Eu empreguei um termo sobre o qual quero me deter por um momento. É de uma reabilitação que se trata na questão do luto? Se sim, supomos que uma pessoa deixou de estar hábil após a morte de alguém amado, e o processo de recuperação nada mais seria do que tornar-se hábil novamente. A experiência confirma que isso não é pouco frequente. Parece, contudo, um entendimento muito frio da questão. No estudo freudiano sobre o luto e a melancolia há alusão às catexias que se retiram da realidade externa para serem investidas no próprio objeto morto, introjetado no ego. Aquilo que se perdeu pode ser fundido com o eu do sujeito, de maneira que o sentimento de separação é similar à perda de uma parte de si próprio. Posteriormente, não se fala em uma reabilitação, mas sim em um restabelecimento de relações objetais, com a transferência de parte da libido, até então toda concentrada no ego/objeto morto para objetos externos (um trabalho, a arte ou uma atividade social), estabelecendo novos pontos de interesse na realidade externa.
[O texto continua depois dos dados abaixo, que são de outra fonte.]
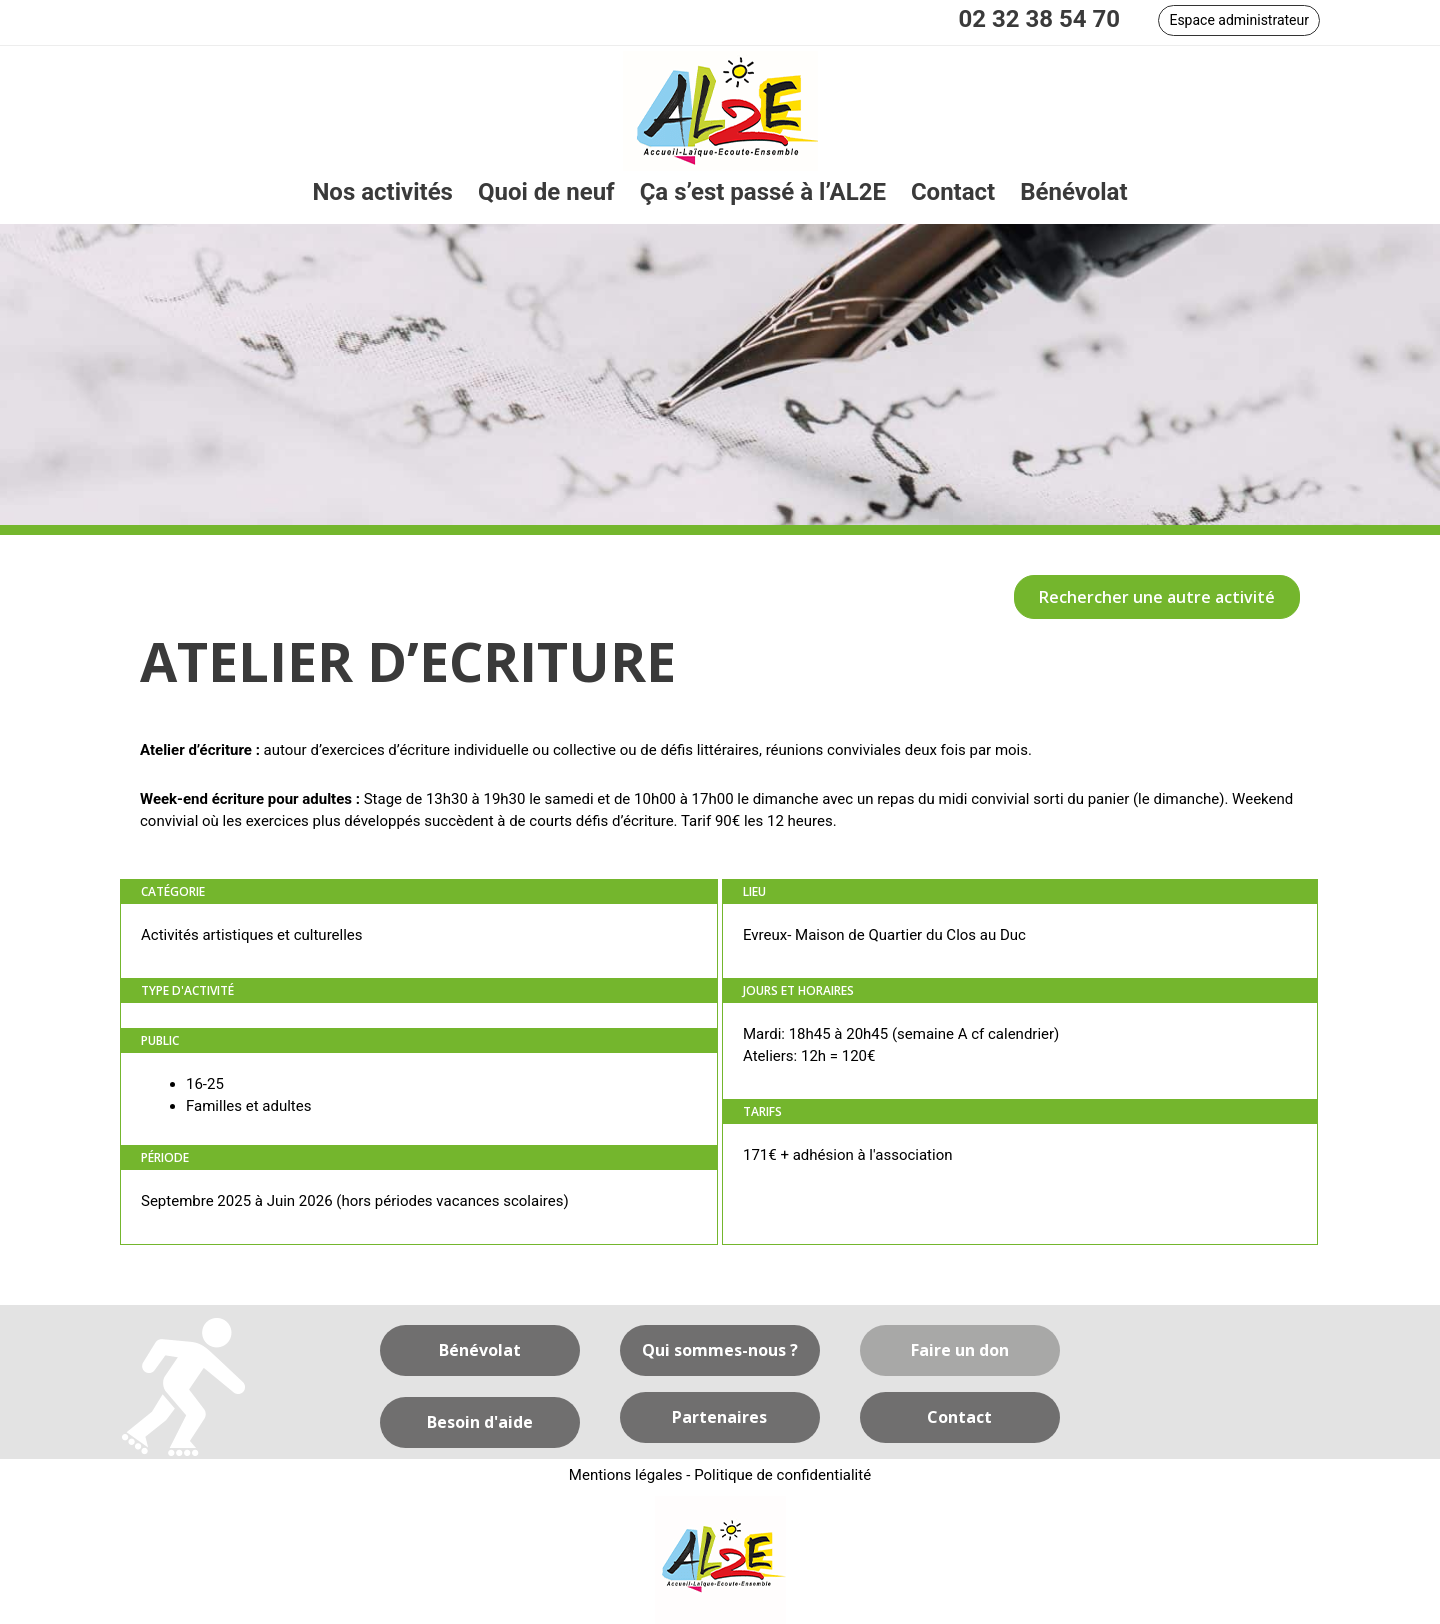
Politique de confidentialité (782, 1475)
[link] (382, 192)
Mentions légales (626, 1475)
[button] (1239, 20)
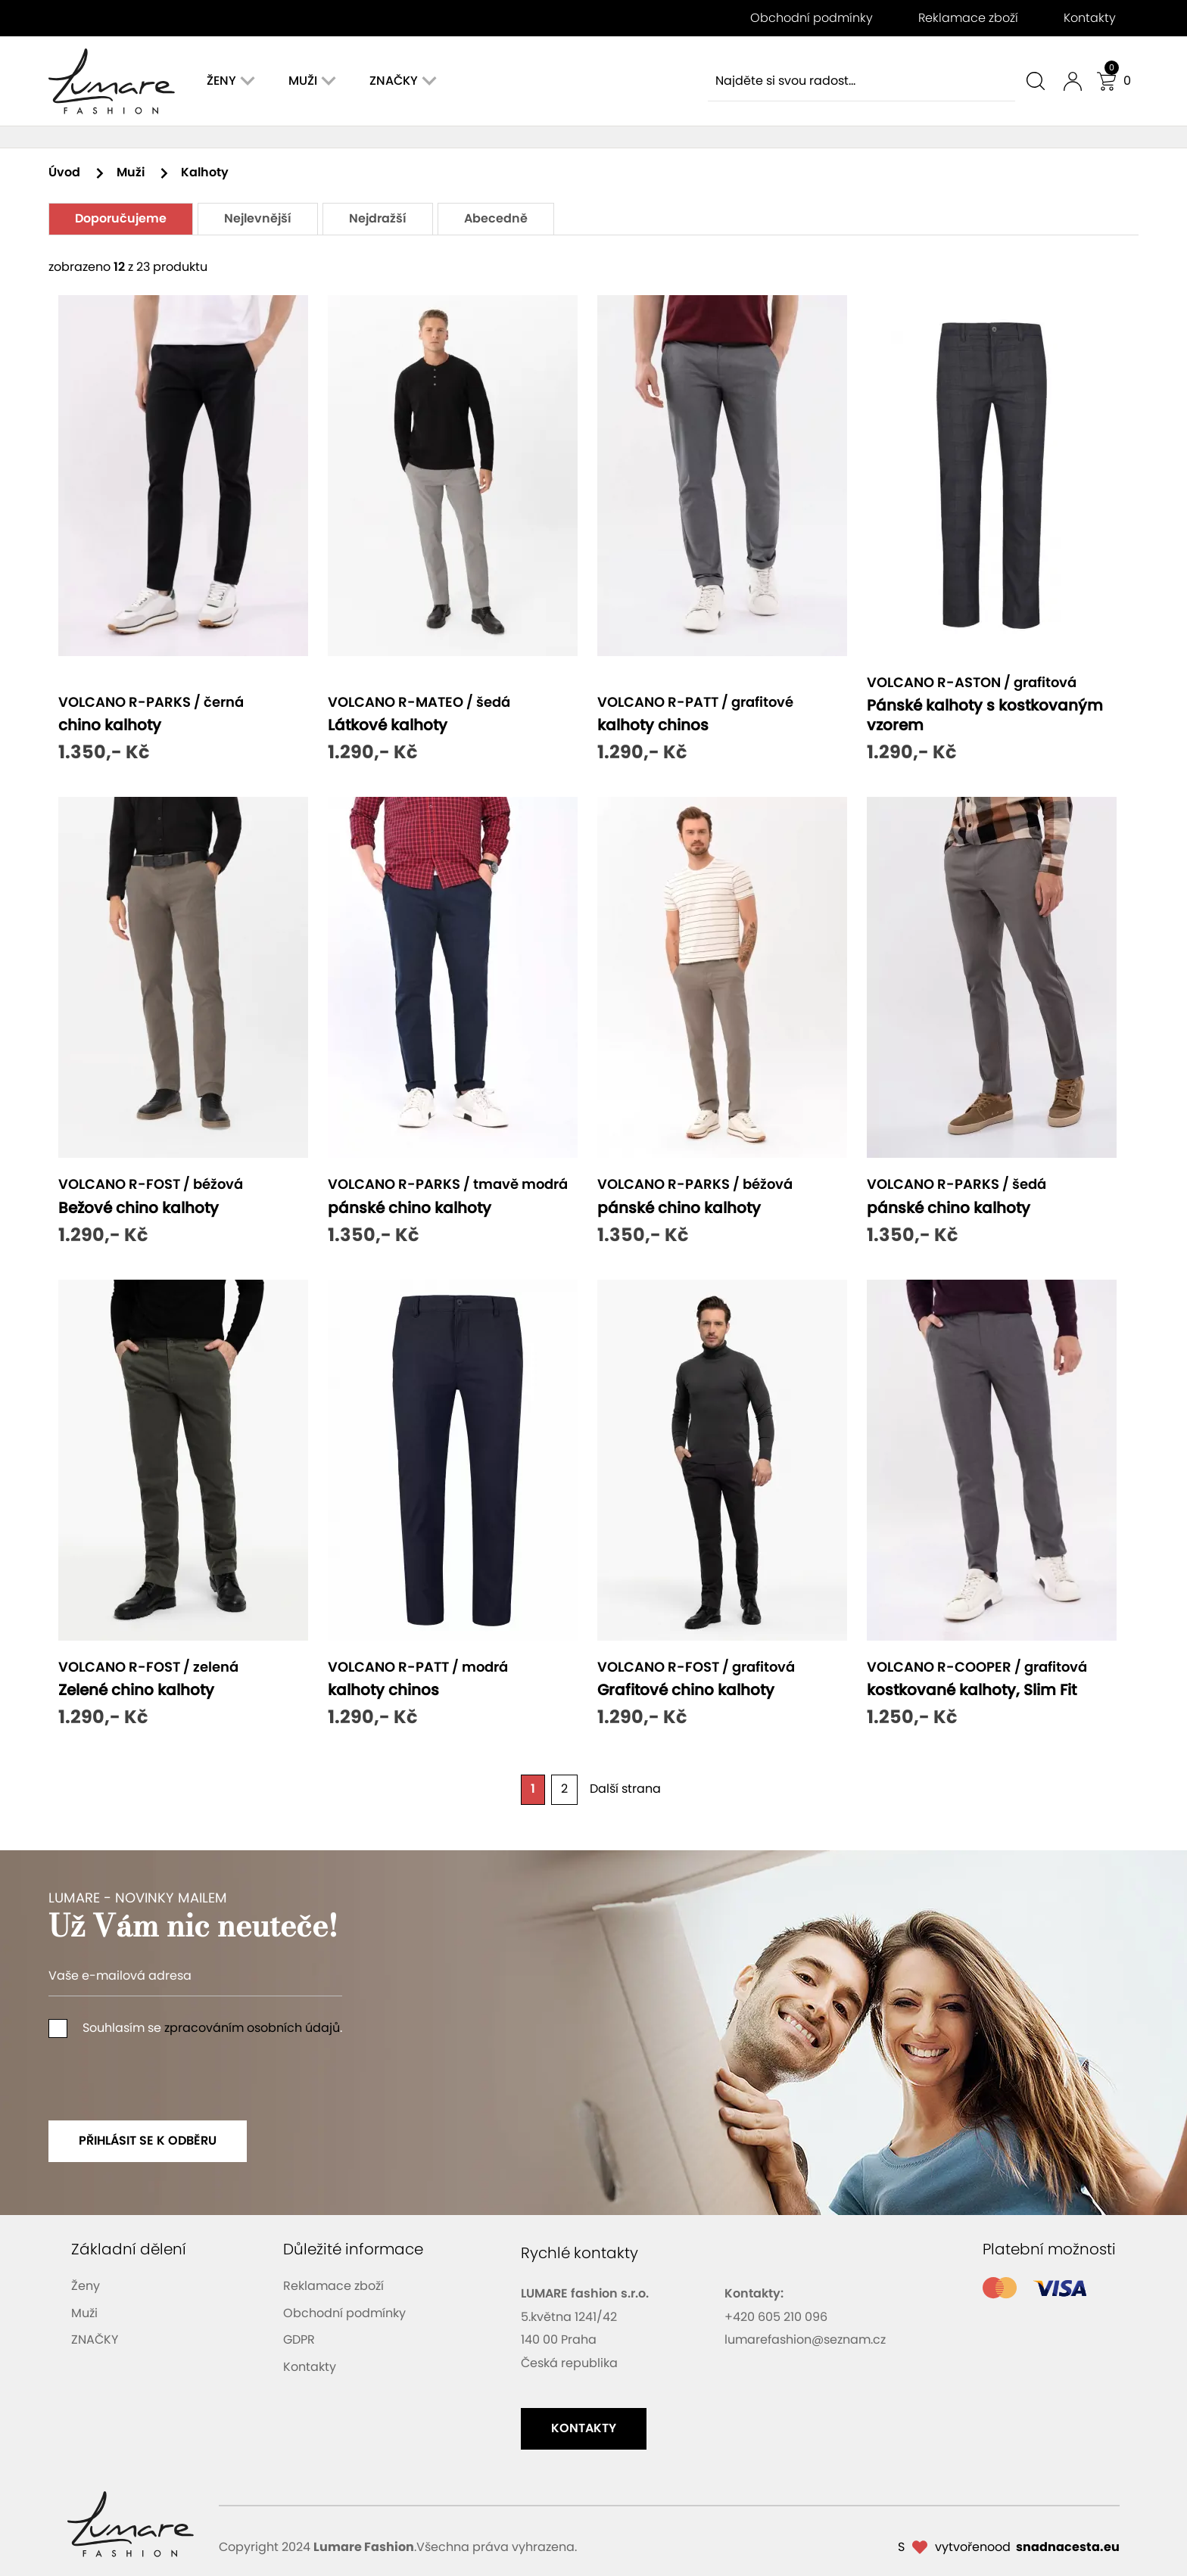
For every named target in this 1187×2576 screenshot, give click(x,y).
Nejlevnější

O horror da morte nos desperta um sentimento de cautela em abordá-la, justamente por ser algo que tememos. Esse temor é decorrente de sua irrevogável verdade? Creio que o medo de morrer se relaciona à certeza de que não sabemos o que é a morte, uma vez que ela representa a própria invasão do Real sobre o Simbólico, como comentado, de modo que o esforço em retratar o que é a morte é frustrado desde o seu início. Para alguns, uma passagem, para outros, tão somente um descanso ou um acesso a algo melhor. Ora, não são poucas as tentativas de atribuição de significado à morte, contudo, nada que dê conta de desvelá-la em sua verdade. A contribuição da psicanálise nesse sentido é a de afirmar a presença de uma ausência, e nos levar a se contentar com isso.


II.
Sobre os objetos quebrados. Para ser mais exato, rachados. Na companhia de Paola, sua esposa, Giovanni comenta sobre chaleiras e xícaras que deveriam ser substituídas, ainda que, algumas delas, haviam sido coladas após o desastre e não mostravam sinais aparentes de reparação. Símbolo mais rico que este, impossível. Os utensílios serviam como objetos de projeção. Trata-se de uma alusão à própria condição deles, sujeitos quebrados, destruídos pela separação súbita, corpos fragmentados, mas inteiros, ainda que as marcas do rompimento fossem visíveis. Tudo naquela casa estava rachado, e admitir esta condição poderia ser uma primeira etapa para a construção de algo novo a partir disso, afinal, não é com um entendimento similar a este que se inicia um processo de análise?


III.
Paola recebeu uma carta de uma jovem que se correspondia com Andrea e até então não soubera sobre o seu falecimento. A mãe, ao lê-la, notou um grau de intimidade entre eles, e interessou-se, portanto, em saber de quem se tratava. Ela tentou anunciar o que ocorrera a seu filho em uma ligação para Arianna | Sofia Vigliar |, porém não conseguiu expressar-se em palavras, em virtude, evidentemente, da dor suscitada ao se tentar falar sobre a perda. Giovanni, em conduta similar, recorreu ao recurso de escrever uma carta a jovem, mas sem êxito. A dificuldade na escrita explicativa sobre a morte confirma a existência de um sentimento de limite, como mencionado, de uma impotência por se tratar justamente da intenção em dar representação àquilo que não tem.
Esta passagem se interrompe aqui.